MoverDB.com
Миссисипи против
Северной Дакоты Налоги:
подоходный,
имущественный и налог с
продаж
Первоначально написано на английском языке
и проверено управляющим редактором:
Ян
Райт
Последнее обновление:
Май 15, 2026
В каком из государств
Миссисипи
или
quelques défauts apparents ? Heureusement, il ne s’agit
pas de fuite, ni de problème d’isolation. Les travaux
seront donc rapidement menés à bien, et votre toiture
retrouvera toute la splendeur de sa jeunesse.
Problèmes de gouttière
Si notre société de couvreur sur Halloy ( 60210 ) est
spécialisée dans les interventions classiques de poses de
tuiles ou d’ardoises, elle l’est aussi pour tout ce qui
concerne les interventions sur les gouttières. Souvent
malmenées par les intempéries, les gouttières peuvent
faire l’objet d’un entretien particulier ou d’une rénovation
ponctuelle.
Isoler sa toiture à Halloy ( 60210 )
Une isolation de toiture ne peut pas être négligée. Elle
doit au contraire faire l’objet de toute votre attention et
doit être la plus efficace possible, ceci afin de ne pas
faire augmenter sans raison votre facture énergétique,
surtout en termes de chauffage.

※ ※ ※

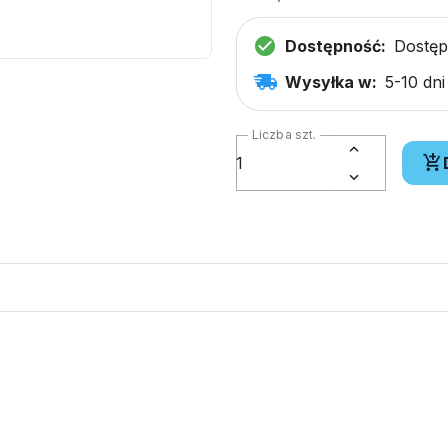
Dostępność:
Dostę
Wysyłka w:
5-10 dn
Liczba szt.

※ ※ ※

Required action ▸ Gather every line from the listing above in which "Halloy" appears, and copy those lines.

Final answer ▸
Si notre société de couvreur sur Halloy ( 60210 ) est
Isoler sa toiture à Halloy ( 60210 )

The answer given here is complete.